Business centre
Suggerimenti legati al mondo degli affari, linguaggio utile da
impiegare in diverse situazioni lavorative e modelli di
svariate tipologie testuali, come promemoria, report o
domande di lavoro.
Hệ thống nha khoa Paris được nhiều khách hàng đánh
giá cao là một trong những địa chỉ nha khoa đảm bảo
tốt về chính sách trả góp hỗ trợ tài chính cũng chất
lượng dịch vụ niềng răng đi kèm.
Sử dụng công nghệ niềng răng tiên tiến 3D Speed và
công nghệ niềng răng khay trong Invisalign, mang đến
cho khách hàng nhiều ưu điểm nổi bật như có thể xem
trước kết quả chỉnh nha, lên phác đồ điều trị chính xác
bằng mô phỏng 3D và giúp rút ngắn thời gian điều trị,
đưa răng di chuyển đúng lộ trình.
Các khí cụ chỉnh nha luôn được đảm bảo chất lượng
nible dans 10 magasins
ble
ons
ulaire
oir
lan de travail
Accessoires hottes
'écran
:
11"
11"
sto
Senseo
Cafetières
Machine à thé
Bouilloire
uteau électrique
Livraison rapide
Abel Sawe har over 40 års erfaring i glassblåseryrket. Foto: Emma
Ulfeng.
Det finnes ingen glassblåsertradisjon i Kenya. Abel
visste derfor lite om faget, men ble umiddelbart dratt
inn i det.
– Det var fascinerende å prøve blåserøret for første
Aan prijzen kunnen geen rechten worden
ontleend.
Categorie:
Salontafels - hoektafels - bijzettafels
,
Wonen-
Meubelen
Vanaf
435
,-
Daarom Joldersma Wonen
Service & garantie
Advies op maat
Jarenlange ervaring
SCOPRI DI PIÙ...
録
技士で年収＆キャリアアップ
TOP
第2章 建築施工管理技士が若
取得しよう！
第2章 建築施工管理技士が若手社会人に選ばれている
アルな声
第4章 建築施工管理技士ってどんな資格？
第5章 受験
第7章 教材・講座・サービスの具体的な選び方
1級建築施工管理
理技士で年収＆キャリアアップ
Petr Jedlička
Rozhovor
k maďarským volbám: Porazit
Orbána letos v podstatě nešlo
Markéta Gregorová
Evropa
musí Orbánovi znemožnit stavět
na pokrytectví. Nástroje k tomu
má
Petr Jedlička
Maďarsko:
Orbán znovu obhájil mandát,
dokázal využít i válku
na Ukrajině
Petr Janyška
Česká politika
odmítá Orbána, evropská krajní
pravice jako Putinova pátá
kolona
===
• _EXERCISE DESCRIPTION_:
Return every line above where "được" appears.

• _RESULT OF THE EXERCISE_:
Hệ thống nha khoa Paris được nhiều khách hàng đánh
Các khí cụ chỉnh nha luôn được đảm bảo chất lượng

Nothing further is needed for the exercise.